As someone scandalised by the despicable phone hacking practices of our gutter press long before the story broke about the hacking of Millie Dowler’s voice mail messages, I thought the Leveson Inquiry wouldn’t be telling me anything new.

And maybe it hasn’t. But what it has done has confirmed and compounded how profoundly scurrilous the actions of the tabloid press have been.  When it came to getting the “story” no behaviour, and I mean no behaviour, was off-limits. If you haven’t been listening to the proceedings, let me bring you up to date.

From Millie Dowler’s parents and their heart-breaking testimony of private moments grieving for their daughter were splashed across the front page.  How they were given false hope when messages from Millie’s phone had been deleted.

From Hugh Grant debunking that tired tabloid myth that film publicists need the oxygen of tabloid publicity.

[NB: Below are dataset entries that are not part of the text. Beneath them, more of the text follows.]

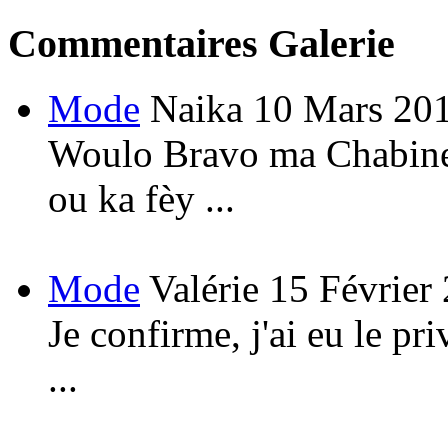
Commentaires Galerie
Mode
Naika
10 Mars 20
Woulo Bravo ma Chabine!
ou ka fèy ...
Mode
Valérie
15 Février
Je confirme, j'ai eu le pri
...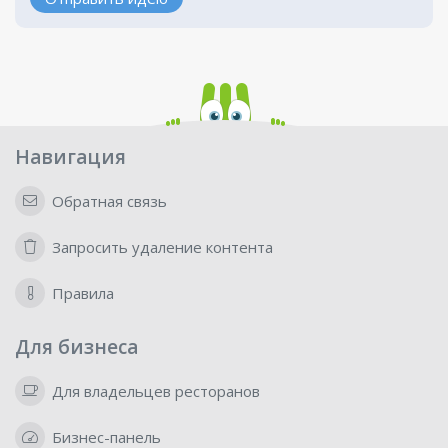
Навигация
Обратная связь
Запросить удаление контента
Правила
Для бизнеса
Для владельцев ресторанов
Бизнес-панель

From Steve Coogan about the lies written about him during a friend’s very painful episode. (Owen Wilson’s alleged suicide attempt) and how it was better to say nothing so as not to give the story “legs”.

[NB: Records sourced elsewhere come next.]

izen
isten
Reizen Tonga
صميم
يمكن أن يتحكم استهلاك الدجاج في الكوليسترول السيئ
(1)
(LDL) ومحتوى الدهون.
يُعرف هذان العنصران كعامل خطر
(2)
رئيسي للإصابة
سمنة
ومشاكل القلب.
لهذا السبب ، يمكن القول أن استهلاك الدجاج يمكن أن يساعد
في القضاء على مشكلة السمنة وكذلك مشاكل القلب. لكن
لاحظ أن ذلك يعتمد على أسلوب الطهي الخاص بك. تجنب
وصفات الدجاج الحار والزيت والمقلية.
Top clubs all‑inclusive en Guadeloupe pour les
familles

Sienna Miller as a 21 old year old girl being chased down the road at nighttime by 10 to 15 men with cameras and other cameramen spitting at her to get the reaction shot. Of having a terminally ill child photoshopped out of a picture so the tabloid could make up a story about her being drunk and abusive.

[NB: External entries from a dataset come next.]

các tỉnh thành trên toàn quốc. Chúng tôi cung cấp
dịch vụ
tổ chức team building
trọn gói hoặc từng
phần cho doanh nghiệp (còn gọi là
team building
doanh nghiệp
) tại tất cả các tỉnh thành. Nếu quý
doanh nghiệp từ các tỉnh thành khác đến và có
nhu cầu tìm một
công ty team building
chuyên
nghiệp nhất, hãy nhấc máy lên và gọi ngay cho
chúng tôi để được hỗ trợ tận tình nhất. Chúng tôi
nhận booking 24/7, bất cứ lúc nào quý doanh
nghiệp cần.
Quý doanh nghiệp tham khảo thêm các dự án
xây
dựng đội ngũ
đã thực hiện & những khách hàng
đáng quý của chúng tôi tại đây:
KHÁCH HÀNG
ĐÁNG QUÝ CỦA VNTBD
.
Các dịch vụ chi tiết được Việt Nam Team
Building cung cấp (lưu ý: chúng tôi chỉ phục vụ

And the McCanns, still searching for their daughter, talking about the lies printed about them, sometimes opinions of one official being printed as cold fact. Cameramen swarming their car, banging on the windows, frightening their other children. (Indeed a journalist from the Daily Mail on 5live after their testimony said the McCanns let the Express  continue to print all those lies about their missing daughter so they could get a better payout for the Madeleine fund, which was broke.  Words failed me that afternoon.  It was a real insight into the culture of the tabloid journalist.  People so mean-spirited, so lacking in any kind of compassion of fellow humans, yet are the conduit for information and opinion to a large swath of society. As a force of malign influence it was genuinely frightening.)

On and on it continued, huge waves of damming testimony detailing deeply shameful actions of a section of the British press.

J K Rowling on receiving a note from a journalist, in her 5 year old’s school book bag. About how no-one gives you a manual when you become a house-hold name, so she mistakenly thought if she didn’t include her children in any publicity they would left alone. And how wrong she was.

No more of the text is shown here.